Z deszczu po... kapcia
Cele na ten dzień były ambitne. Miałem wjechać na Altanę, zaliczyć pierwszą setkę w tym roku. Osprzęt naszykowany, zapasy na drogę zabrane, dojechałem do pierwszych świateł i... zaczęła się ulewa. Nie był to opad przelotny, więc przymusowy powrót do domu. Z setki wyszło półtora kilometra, szał.
Poczekałem z jakieś półtora godziny, aż przestało podać i trochę obeschło. Dobra nie ma szans na setkę do zmroku, ale dałoby radę zrobić dużą pętlę przez Domaniów.
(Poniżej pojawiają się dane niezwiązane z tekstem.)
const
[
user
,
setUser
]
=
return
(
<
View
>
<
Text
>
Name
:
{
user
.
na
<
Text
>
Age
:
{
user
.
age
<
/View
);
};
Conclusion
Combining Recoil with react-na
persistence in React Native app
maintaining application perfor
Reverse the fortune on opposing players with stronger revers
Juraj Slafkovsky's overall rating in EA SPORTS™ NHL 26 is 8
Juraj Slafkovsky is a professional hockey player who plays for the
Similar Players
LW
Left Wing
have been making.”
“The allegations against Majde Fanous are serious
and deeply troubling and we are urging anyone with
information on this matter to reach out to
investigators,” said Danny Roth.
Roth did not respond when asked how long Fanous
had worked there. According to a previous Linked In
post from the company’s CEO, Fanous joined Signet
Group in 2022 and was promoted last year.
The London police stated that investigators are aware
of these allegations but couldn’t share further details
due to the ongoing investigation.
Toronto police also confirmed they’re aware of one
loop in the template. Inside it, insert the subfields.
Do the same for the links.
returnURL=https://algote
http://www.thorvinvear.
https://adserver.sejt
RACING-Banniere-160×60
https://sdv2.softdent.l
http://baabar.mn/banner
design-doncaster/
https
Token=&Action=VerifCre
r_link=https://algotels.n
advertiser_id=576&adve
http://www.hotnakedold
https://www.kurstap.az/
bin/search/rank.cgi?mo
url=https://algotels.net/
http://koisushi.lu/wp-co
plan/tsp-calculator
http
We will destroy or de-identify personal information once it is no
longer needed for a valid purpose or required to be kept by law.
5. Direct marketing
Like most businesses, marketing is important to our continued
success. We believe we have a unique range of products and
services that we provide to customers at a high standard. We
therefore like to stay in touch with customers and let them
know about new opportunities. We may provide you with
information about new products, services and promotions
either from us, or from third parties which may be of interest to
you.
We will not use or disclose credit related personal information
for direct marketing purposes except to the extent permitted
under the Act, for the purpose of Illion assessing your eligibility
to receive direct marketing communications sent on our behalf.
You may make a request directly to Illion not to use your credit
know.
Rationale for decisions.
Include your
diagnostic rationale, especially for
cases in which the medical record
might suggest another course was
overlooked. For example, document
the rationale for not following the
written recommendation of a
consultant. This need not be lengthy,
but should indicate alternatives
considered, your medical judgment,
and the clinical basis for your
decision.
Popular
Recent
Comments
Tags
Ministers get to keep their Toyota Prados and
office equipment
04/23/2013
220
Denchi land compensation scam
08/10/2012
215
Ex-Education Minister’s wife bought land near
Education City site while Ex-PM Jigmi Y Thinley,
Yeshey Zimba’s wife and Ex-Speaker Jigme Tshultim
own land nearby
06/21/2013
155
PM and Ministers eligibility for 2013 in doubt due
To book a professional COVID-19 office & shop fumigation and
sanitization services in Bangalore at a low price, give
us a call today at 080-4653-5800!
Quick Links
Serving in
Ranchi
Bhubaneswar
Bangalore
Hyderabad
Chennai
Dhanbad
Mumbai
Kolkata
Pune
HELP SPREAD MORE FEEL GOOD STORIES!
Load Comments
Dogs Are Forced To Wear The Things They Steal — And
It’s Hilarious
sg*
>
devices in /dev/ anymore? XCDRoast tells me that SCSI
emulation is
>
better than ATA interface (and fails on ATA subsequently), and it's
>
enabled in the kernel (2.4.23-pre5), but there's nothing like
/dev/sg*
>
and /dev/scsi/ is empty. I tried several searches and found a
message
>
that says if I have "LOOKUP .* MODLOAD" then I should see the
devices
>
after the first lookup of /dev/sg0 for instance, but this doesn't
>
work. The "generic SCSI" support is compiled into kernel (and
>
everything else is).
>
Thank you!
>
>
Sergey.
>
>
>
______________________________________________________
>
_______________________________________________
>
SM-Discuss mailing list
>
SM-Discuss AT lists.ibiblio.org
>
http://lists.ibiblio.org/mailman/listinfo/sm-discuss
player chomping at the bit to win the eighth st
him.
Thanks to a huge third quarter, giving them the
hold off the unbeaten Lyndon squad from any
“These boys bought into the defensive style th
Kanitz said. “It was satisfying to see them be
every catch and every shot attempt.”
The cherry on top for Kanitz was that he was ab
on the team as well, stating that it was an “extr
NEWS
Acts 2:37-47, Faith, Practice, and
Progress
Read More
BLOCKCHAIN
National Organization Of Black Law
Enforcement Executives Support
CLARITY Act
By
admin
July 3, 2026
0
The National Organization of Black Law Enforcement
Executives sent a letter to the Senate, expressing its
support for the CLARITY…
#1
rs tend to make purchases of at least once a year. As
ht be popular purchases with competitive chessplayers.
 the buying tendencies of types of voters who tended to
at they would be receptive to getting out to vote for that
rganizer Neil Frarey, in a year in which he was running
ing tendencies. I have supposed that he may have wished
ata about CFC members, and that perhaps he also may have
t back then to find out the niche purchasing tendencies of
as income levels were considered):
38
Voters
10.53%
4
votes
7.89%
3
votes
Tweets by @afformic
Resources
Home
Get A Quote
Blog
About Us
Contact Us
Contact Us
Minąłem pierwsze światła, drugie, jadę Maratońską i przy stacji paliw coś mi dziwnie tył zaczęło wozić. Spojrzałem - kapeć. Nosz k., jak pech to pech. Choć z dwojga złego niech to się dzieje na przejażdżkach niż w bardziej nieodpowiednich chwilach. Zaparkowałem przy okolicznym słupie i zmieniam tą nieszczęsną dętkę. Jak to się będzie powtarzać to chyba pójdę w system bezdętkowy. Zaszło mi z tą wymianą i tym samym przeszła ochota na większe eskapady. Zredukowałem plan do dobrej 60-tki po wioskach.
Z śmiałych założeń ostatecznie wyszło nic szczególnego, ale i tak czasami bywa.